Yes, he looked presidential. Yes, Obama looked tired and said “uh” a lot. But Romney’s performance will last beyond the first debate because of some tools Figaro has been talking about for years. Let’s take a look, shall we?
1. He talked like George W. Bush, only articulately.
Really. Like Bush, Romney showed with a lexicon of words to insert randomly—words that would show he has a heart. Words like “heart.” “Tender” (Romney called unemployment a “tender issue”). “Care” without “Obama” in front of it. “Children of God.” “Dreams.”
2. He made Obama seem arrogant.
The President, Romney said, makes the government “substitute itself for the rights of free individuals.” And the one zinger of the night belongs to the challenger: “Mr. President, you’re entitled, as the president, to your own airplane and to your own house, but not to your own facts.” Meanwhile, Obama kept silent about Romney’s arrogant “47 percent” speech.
3. He turned weaknesses into strengths.
The Republicans used to be consistently good at this. The Swift Boat attacks against John Kerry’s military record, for example, made people forget about George W. Bush’s own shaky military background. Last night Romney made Obama sound like a plutocrat, referring to “trickle-down government.” The phrase reverses the Democrats’ line about Republican trickle-down economics, making Romney sound more democratic than the Democrat.
4. He beat Obama on ethos.
This is the most most important win. Voters choose the candidate they like and trust. That’s ethos—the character people see in a candidate. Ethos is based on three perceived traits. Aristotle called them practical wisdom, disinterest, and virtue. We call them Craft, Caring and Cause. Romney came in prepared and knowledgeable (Craft). He used “heart” and threw in a baby anecdote and talked about suffering (Caring). And he came with a Cause: “…we look for discovery and innovation, all these thing desired out of the American heart to provide the pursuit of happiness for our citizens.”

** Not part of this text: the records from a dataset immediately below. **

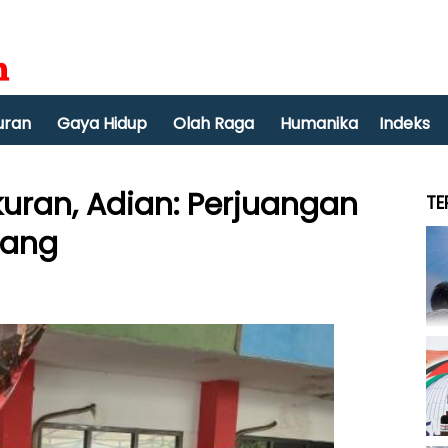
uran
Gaya Hidup
Olah Raga
Humanika
Indeks
uran, Adian: Perjuangan
TE
nang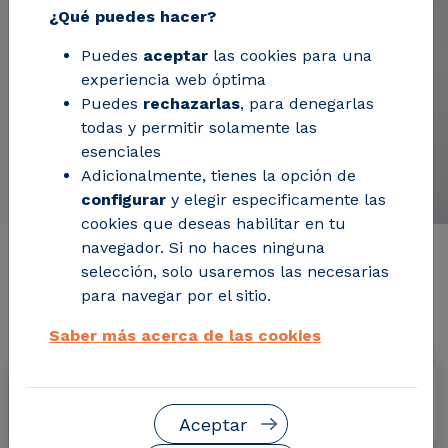
¿Qué puedes hacer?
Puedes
aceptar
las cookies para una
experiencia web óptima
Puedes
rechazarlas
, para denegarlas
todas y permitir solamente las
esenciales
Adicionalmente, tienes la opción de
configurar
y elegir especificamente las
cookies que deseas habilitar en tu
navegador. Si no haces ninguna
Información de interés del
selección, solo usaremos las necesarias
para navegar por el sitio.
proyecto
Saber más acerca de las cookies
Fechas
Enero 2020 - Diciembre 2023
Aceptar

No, that last sentence didn’t make logical sense. But Aristotle—who invented logic as we know it—noted that ethos trumps logic in rhetoric.
Will Romney’s clear win make enough of a difference? Though debates almost never do, this one just might. The conservative super PACs might get back into the game; they’d been shifting their advertising away from Romney toward congressional elections. And while the few undecided voters probably didn’t watch the debate, they’ll be influenced by the followup media.
So the race is back where we started: too close to call.